Die Grünen verbinden mit ihren Erziehungsappellen gern den Anspruch, besonders fortschrittlich zu denken. Dabei ist inzwischen das Gegenteil richtig: Nicht die Bejahung von Veränderung ist ihr Ziel, sondern der weitreichende Schutz davor. Wenn sie von Stadt reden, meinen sie den Kiez und seine Bewahrung - vor dem Ausbau der Stadtautobahn, vor zu vielen Touristen, vor der "Luxussanierung" und natürlich vor allen Großprojekten, wozu schon ein neues Museum oder ein Riesenrad am Bahnhof Zoo gehören. Früher rief man den Hausmeister zur Hilfe, wenn man Ruhe und Ordnung beeinträchtigt sah. Heute wählt man die Grünen, die dann gegen die Störung des Hausfriedens vorgehen.

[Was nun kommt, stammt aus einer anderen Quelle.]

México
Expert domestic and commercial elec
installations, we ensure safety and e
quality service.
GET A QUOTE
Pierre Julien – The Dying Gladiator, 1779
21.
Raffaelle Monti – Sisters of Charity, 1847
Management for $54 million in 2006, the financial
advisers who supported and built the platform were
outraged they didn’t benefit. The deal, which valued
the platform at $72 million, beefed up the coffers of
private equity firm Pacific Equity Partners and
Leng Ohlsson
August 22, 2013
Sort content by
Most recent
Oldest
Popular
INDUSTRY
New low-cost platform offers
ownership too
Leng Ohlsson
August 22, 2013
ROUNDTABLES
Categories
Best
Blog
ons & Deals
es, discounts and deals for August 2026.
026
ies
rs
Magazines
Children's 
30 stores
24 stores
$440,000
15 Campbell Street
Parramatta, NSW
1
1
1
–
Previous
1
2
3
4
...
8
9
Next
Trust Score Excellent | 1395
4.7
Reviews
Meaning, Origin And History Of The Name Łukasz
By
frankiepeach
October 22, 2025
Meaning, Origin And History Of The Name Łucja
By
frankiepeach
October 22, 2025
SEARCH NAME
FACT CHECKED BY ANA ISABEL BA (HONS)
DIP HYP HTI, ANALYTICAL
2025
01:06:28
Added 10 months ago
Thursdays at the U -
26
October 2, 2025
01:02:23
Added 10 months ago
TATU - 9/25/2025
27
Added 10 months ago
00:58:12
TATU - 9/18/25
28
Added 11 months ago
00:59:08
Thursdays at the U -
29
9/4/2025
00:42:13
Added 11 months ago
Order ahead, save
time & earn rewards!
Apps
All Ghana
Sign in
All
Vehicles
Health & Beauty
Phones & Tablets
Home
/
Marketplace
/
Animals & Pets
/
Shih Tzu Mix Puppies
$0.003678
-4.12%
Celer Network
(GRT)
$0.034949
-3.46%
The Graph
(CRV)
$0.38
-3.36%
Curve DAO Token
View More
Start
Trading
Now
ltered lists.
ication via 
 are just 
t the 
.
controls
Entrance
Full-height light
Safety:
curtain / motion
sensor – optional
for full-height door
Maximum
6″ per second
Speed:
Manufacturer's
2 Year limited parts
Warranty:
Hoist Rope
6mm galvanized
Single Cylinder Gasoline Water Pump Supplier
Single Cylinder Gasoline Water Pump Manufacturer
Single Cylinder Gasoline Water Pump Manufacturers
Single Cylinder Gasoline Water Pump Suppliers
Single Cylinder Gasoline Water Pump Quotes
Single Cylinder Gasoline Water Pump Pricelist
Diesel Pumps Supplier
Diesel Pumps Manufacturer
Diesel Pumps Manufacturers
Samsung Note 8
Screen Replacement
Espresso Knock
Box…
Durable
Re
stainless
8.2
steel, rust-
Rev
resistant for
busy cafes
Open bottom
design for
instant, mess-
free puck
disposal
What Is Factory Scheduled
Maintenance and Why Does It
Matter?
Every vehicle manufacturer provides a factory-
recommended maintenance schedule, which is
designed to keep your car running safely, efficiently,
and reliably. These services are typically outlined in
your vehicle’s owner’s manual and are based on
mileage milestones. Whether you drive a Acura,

Diese biotopische Milieuschutzpolitik findet durchaus ihre Anhänger, auch in einer Stadt wie Berlin, in der es, anders als im beschaulichen Süden der Republik, immer schon etwas lauter und ruppiger zuging. Aber es reicht eben nur für 17 Prozent und nicht für eine Mehrheit, die einem den Posten des Bürgermeisters anträgt. So ruhebedürftig und veränderungsunwillig ist der Berliner dann doch nicht, wie sich zeigt. Da ist er aus härterem Holz geschnitzt als sein Pendant in Stuttgart. Dort hält man ja auch die Kehrwoche in hohen Ehren, möglicherweise einer der Gründe, warum den Grünen in Baden-Württemberg gelang, was ihnen in Berlin verwehrt bleibt.

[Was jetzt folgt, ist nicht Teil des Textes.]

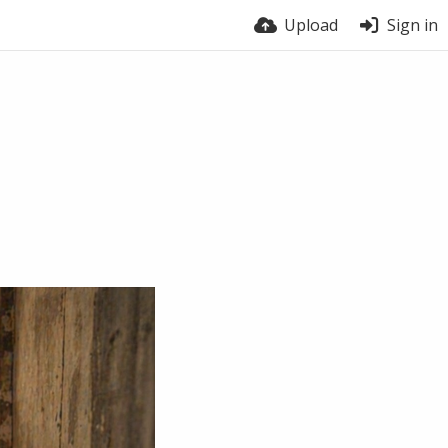
Upload
Sign in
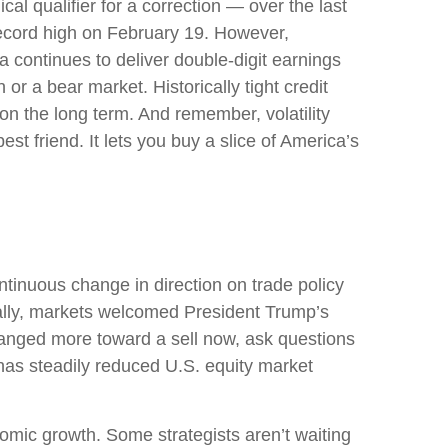
al qualifier for a correction — over the last
 record high on February 19. However,
 continues to deliver double-digit earnings
or a bear market. Historically tight credit
on the long term. And remember, volatility
st friend. It lets you buy a slice of America’s
tinuous change in direction on trade policy
tially, markets welcomed President Trump’s
changed more toward a sell now, ask questions
 has steadily reduced U.S. equity market
conomic growth. Some strategists aren’t waiting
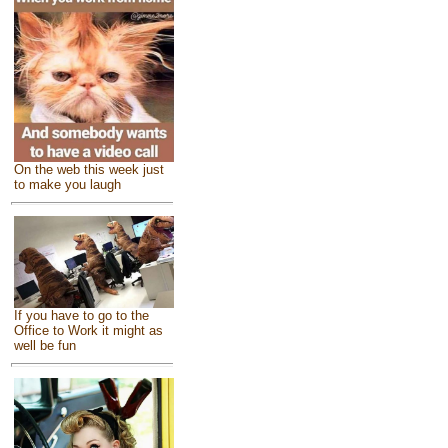
On the web this week just
to make you laugh
If you have to go to the
Office to Work it might as
well be fun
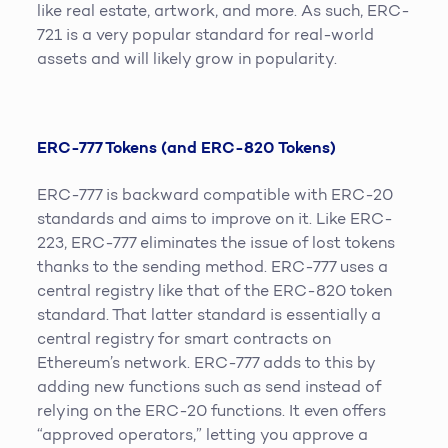
like real estate, artwork, and more. As such, ERC-
721 is a very popular standard for real-world
assets and will likely grow in popularity.
ERC-777 Tokens (and ERC-820 Tokens)
ERC-777 is backward compatible with ERC-20
standards and aims to improve on it. Like ERC-
223, ERC-777 eliminates the issue of lost tokens
thanks to the sending method. ERC-777 uses a
central registry like that of the ERC-820 token
standard. That latter standard is essentially a
central registry for smart contracts on
Ethereum’s network. ERC-777 adds to this by
adding new functions such as send instead of
relying on the ERC-20 functions. It even offers
“approved operators,” letting you approve a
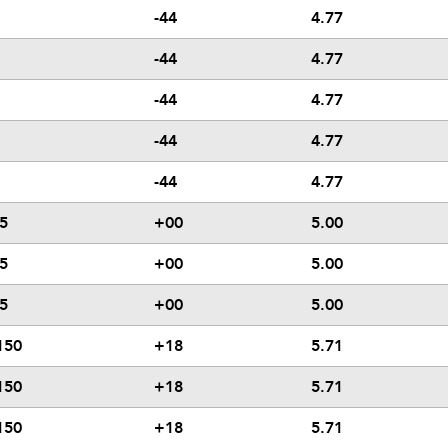
-44
4.77
-44
4.77
-44
4.77
-44
4.77
-44
4.77
5
+00
5.00
5
+00
5.00
5
+00
5.00
150
+18
5.71
150
+18
5.71
150
+18
5.71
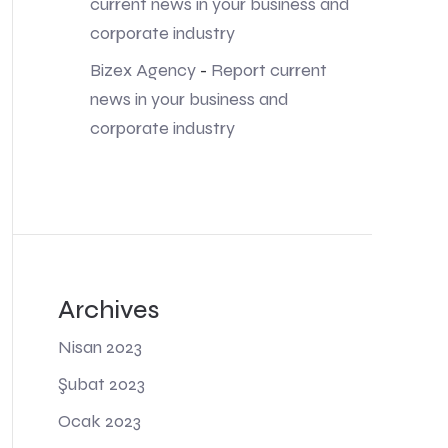
current news in your business and
corporate industry
Bizex Agency
-
Report current
news in your business and
corporate industry
Archives
Nisan 2023
Şubat 2023
Ocak 2023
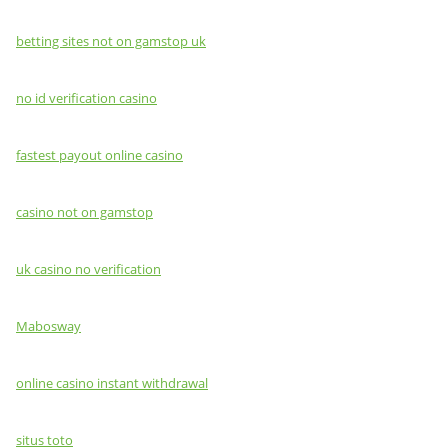
betting sites not on gamstop uk
no id verification casino
fastest payout online casino
casino not on gamstop
uk casino no verification
Mabosway
online casino instant withdrawal
situs toto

Eigenartigerweise leben die Grünen bis heute ziemlich komfortabel von ihrem Image als Außenseiter des Systems. Dass ein Großteil der grünen Führungsriege über das Leben in der Politik nahe ans Rentenalter gerückt ist, fällt in der öffentlichen Wahrnehmung kaum ins Gewicht. Auch über die Tatsache, dass viele Anhänger aus einem Milieu stammen, das man beim besten Willen nicht mehr als frech und unangepasst bezeichnen kann, wird großzügig hinweggesehen. Tatsächlich sind die Grünen nirgendwo so stark vertreten wie im Öffentlichen Dienst. 40 Prozent der höheren Beamten wählen die Ökopartei, wie kürzlich eine Forsa-Umfrage ergeben hat, in Berlin sind es sogar 60 Prozent. Auch das mag das enorme Ruhebedürfnis erklären, das in den grünen Programmen überall durchschlägt.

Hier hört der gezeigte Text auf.